Unconstitutional Mandates
In 2015, the people of Idaho experienced a demonstration of the unconstitutional use of a federal mandate with the threat of loss of federal funds and federal services attached to it. Both the Governor and the State Legislature bowed to the federal demands for the passage of legislation requiring our state to agree to participate in a Hague Convention.
Administrative Re-organization
The Group of 7 aka G7 is a forum for the leaders of the industrialized countries of the west to coordinate national policies. They were formed in 1975 presumably after the Helsinki Final Act was signed by President Gerald Ford. The Council on Foreign Relations has a background report on the G7 that is worth reading for an understanding of the significance of the Group. The University of Toronto formed a Research Group and they maintain a record of all proceedings of the G7.

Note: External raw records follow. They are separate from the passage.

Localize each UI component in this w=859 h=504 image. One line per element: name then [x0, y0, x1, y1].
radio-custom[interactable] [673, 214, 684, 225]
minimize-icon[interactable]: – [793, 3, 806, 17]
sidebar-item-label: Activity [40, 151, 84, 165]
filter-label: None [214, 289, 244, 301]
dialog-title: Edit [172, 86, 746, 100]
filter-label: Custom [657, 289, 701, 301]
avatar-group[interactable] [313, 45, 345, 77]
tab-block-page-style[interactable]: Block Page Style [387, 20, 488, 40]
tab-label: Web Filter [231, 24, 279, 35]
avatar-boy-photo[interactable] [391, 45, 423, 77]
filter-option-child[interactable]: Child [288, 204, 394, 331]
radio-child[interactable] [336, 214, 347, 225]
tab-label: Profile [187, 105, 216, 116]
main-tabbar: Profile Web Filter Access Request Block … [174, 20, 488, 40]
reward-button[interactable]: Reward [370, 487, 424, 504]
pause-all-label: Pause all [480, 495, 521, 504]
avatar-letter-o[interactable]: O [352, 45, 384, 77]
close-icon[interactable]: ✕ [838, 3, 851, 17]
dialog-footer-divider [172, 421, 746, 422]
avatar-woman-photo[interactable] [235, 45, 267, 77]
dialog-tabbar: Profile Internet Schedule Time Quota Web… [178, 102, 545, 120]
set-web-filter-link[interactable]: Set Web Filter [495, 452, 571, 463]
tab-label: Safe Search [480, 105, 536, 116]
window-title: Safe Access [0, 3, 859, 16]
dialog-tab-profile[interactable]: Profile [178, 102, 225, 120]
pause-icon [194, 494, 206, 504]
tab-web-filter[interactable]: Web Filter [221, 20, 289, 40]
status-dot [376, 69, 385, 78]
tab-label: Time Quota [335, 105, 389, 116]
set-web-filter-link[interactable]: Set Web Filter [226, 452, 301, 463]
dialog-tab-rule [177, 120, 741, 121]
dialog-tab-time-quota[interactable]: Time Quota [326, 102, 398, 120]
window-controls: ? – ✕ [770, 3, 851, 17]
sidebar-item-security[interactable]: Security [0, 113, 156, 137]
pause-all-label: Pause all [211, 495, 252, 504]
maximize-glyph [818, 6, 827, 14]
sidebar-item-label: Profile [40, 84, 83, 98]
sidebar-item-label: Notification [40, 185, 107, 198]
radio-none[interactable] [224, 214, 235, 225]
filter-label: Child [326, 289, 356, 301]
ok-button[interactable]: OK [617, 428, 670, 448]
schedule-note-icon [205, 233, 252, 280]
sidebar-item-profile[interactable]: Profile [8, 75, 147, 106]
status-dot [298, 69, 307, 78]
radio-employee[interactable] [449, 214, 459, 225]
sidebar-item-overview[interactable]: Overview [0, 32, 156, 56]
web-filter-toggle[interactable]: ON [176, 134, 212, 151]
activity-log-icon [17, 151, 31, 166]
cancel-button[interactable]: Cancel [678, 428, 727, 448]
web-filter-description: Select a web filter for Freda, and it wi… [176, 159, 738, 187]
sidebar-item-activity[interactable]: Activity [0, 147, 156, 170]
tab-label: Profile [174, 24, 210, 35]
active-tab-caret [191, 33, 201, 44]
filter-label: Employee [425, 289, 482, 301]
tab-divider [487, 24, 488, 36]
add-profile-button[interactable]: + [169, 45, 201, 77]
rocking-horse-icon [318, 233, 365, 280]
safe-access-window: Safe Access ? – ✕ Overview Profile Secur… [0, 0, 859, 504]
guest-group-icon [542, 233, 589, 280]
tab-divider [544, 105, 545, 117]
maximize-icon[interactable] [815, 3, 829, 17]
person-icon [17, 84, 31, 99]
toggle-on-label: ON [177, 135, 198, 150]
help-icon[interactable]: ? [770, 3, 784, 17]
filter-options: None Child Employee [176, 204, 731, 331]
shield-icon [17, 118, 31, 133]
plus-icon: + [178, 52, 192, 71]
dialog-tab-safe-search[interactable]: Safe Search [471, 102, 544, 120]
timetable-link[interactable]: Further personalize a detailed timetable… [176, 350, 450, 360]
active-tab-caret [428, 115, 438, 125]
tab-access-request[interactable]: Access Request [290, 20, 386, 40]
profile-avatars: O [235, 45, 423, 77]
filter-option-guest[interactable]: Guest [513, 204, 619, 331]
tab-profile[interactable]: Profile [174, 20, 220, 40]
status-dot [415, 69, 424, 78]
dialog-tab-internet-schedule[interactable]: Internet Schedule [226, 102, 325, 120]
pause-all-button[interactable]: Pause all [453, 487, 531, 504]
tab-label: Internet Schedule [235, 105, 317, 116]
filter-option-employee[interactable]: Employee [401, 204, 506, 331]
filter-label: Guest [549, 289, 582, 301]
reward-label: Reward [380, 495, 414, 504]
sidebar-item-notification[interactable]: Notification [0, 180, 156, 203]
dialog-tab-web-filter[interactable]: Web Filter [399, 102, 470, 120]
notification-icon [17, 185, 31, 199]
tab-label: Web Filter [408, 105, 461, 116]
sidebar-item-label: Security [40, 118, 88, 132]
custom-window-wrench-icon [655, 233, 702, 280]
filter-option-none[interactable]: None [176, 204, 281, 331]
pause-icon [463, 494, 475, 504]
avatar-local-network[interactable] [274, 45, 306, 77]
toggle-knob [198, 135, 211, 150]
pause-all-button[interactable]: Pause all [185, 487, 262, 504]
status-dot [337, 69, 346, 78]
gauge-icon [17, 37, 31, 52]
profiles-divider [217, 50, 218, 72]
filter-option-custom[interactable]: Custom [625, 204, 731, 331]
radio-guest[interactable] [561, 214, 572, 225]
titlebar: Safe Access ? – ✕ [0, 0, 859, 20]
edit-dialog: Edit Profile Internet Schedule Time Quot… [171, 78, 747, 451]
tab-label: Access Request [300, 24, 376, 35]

In 1990, the G7 held their summit in Houston, Texas. They issued an Economic Declaration that included the following language:
Measures Aimed at Economic Efficiency
16. Considerable progress has been made over the past few years in supplementing macroeconomic policies with reforms to increase economic efficiency. We welcome the progress in the realization of the internal market in the European Community and the continuing efforts to reduce structural rigidities in North America and Japan. Nonetheless, we emphasize the widespread need for further steps to promote regulatory reform and liberalize areas such as retail trade,telecommunications, transport, labor markets, and financial markets, as well as to reduce industrial and agricultural subsidies, improve tax systems, and improve labor-force skills through education and training.

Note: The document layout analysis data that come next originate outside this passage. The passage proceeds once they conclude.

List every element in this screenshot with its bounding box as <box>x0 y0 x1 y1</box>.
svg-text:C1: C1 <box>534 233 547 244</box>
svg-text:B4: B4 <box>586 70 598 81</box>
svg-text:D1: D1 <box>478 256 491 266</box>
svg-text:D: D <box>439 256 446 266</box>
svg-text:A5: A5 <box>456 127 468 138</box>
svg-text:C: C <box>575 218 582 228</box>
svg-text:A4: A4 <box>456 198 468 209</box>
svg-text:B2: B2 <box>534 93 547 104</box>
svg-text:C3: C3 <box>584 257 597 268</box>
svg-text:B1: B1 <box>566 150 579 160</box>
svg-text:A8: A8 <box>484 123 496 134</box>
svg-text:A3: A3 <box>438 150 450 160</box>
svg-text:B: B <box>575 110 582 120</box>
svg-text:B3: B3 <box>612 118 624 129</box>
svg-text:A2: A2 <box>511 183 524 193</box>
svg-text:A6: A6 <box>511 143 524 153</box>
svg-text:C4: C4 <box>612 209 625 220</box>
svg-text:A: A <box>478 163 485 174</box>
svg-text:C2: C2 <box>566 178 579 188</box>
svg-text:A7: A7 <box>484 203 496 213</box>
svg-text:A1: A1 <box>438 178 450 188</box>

President George Bush then kicked off the negotiations for the North American Free Trade Agreement (NAFTA) to reduce the structural rigidities of our national borders and our economy. The NAFTA agreement as an annex to the La Paz Treaty with Mexico became law on December 8, 1993. Our national borders were effectively eliminated for commerce in 1994 when the U.S. Senate passed legislation to adopt the Uruguay Round of Agreements establishing the World Trade Organization.

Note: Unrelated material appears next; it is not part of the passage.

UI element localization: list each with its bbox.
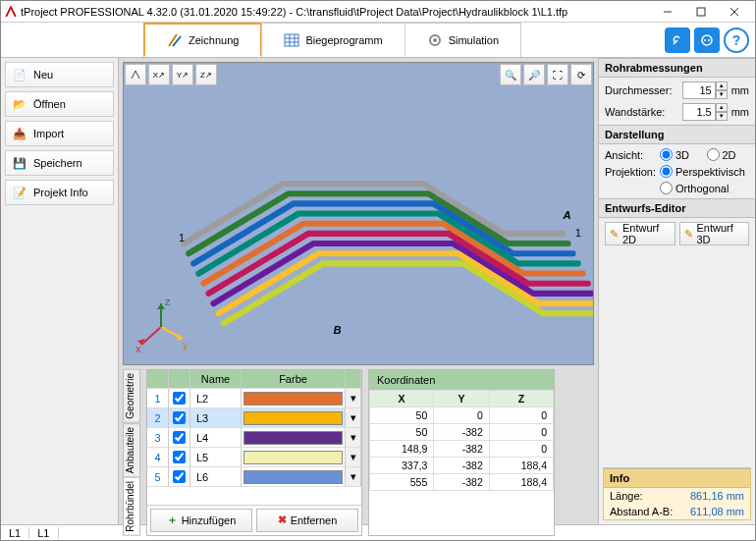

The implications of reducing structural rigidities were never discussed in political terms for what it would mean to our nation and to the people of this country. It was only discussed in positive economic terms using words like market and free trade – except for Ross Perot who used the term, gigantic sucking sound for what it would do to the American economy (and he turned out to be right).
U. S. Treasury Secretary Henry Morganthau told us the plan in 1945 when he said:
“We can hardly expect the nation-state to make itself superfluous, at least not overnight. Rather what we must aim for is really nothing more than caretakers of a bankrupt international machine which will have to be transformed slowly into a new one. The transition will not be dramatic, but a gradual one. People will still cling to national symbols.”
— Henry Morgenthau, CFR, Secretary of the Treasury under FDR, 1945
State and Local
The external borders were not the only structural bonds they intended to weaken. At the state and local levels, using federal grant money and programs, the administrative agencies designed programs to weaken and dilute the structural bonds (legal jurisdictions) by incentivizing cross-jurisdictional agreements.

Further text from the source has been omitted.